Você foi criticada por Katha Pollitt por não ver o “ponto cego” do papa – a adesão da igreja à desigualdade de gênero e sua oposição à contracepção, ainda que a superpopulação certamente colabore para enfrentar o problema das mudanças climáticas. A igreja católica não seria parte do problema?

Antes de mais nada, não é verdade que não vejo os pontos cegos. Eu me apresentei bem abertamente como feminista quando estava no Vaticano. Quando escrevi meu livro, debati se era o caso de argumentar que as liberdades reprodutivas das mulheres eram parte da batalha contra as mudanças climáticas. E o que ouvi [de outras feministas] foi muita dúvida sobre a instrumentalização dos direitos reprodutivos com o objetivo de gerar ação sobre as mudanças climáticas.

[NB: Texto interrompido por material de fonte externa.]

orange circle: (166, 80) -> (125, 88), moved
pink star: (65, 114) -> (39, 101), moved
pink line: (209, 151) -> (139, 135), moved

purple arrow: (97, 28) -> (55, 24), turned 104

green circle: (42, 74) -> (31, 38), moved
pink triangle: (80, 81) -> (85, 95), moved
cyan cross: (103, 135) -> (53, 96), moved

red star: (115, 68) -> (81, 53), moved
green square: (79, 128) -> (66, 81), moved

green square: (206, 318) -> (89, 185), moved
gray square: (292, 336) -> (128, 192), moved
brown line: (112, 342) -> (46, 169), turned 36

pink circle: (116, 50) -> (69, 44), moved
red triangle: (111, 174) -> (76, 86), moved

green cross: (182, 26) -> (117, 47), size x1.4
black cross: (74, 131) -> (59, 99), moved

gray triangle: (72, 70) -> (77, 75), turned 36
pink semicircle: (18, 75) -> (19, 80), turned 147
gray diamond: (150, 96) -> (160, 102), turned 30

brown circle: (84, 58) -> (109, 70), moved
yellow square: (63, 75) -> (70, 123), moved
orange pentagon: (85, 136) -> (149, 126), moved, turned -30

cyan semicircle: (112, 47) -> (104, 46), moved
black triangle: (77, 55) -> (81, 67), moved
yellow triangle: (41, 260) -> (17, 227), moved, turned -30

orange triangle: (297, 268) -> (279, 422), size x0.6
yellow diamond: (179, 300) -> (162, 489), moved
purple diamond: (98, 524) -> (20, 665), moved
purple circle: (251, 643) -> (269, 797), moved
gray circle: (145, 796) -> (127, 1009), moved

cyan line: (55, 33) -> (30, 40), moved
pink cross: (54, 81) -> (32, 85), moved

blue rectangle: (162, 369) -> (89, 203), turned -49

Numa sociedade patriarcal, se você disser que precisamos controlar a população para enfrentar as mudanças climáticas, terá de lidar com muitos precedentes de situações em que mulheres negras, ou indianas, são particularmente atingidas por campanhas de esterilização em massa. Acredito fortemente no direito de escolha das mulheres, e no direito à contracepção. Mas não acredito nisso por causa das mudanças climáticas; acredito porque acredito. Penso que esses direitos deveriam ser defendidos por seus próprios méritos. Também acredito que o controle populacional é frequentemente um modo de mudar de assunto, dos hábitos de consumo dos ricos, em sua maior parte pessoas brancas, para os hábitos de procriação dos pobres, em sua maioria pessoas negras e mestiças. É um modo de tirar nosso pescoço da forca. Se você olha os números, o maior crescimento populacional e as taxas de natalidade mais altas ocorrem em partes do mundo com as emissões mais baixas. O que impulsiona o crescimento das emissões é o consumo ao estilo do Ocidente.

Como você avalia o presidente Obama quanto ao enfrentamento das mudanças climáticas?

Nos últimos seis meses, temos visto mais liderança do que durante toda a sua presidência. É muito pouco, e muito tarde. As reduções de emissão de CO² que ele propõe não estão de modo algum próximas do que devem ser. Como presidente, ele abriu vastos novos territórios para a extração de combustíveis fósseis, incluindo terras públicas que não deveria abrir. Penso que a decisão de permitir que a Shell perfurasse no Ártico foi desastrosa. Podemos ficar tremendamente agradecidos porque a empresa, em grande parte por causa dos danos que estava causando a sua imagem, ao ativismo e ao preço do petróleo,  decidiu que a atividade não vale a pena por enquanto.

Penso que as restrições impostas pelo governo Obama reduziram a velocidade da exploração, mas teria sido tão mais significativo simplesmente dizer não. No momento em que as companhias de combustíveis fósseis têm cinco vezes mais carbono em suas reservas, precisamos que líderes políticos digam: “Você precisa deixá-lo no solo.”

Por um breve momento, alguns anos atrás, parecia que dar alguns passos no sentido de enfrentar as mudanças climáticas poderia ser uma área de acordo bipartite, nos EUA. Agora parece que os republicanos, incluindo os que estão concorrendo à presidência, tentam desqualificar a iniciativa como – para citar Chris Christie – “uma ideia da esquerda selvagem”. Como esse assunto pode ser tão deturpado na política partidária?

Os republicanos entendem que fazer o que precisamos fazer em face das mudanças climáticas é absolutamente antiético para seu projeto político. Se você não acredita em governo, se não acredita em tributar corporações ou os muito ricos, se não acredita que há lugar para a ação coletiva, então não haverá uma resposta para as mudanças climáticas. E mesmo quando você tem os chamados esforços bipartidários a partir de gente como Bob Inglis [ex-congressista republicano da Carolina do Sul], que apoia um imposto sobre receitas de carbono, compensadas por reduções de impostos de renda e corporativos, não é muito melhor do que a negação, porque isso não faria nada para resolver o problema.

De modo que o meu argumento é de que precisamos mudar a ideologia do país; esse é o projeto. A direita foi bem sucedida nisso com Reagan e Thatcher. Eles moveram o polo da política para a direita de forma dramática. E não vamos a lugar nenhum até que movimentemos o polo na outra direção.

Bill Lueders é editor associado do The Progressive.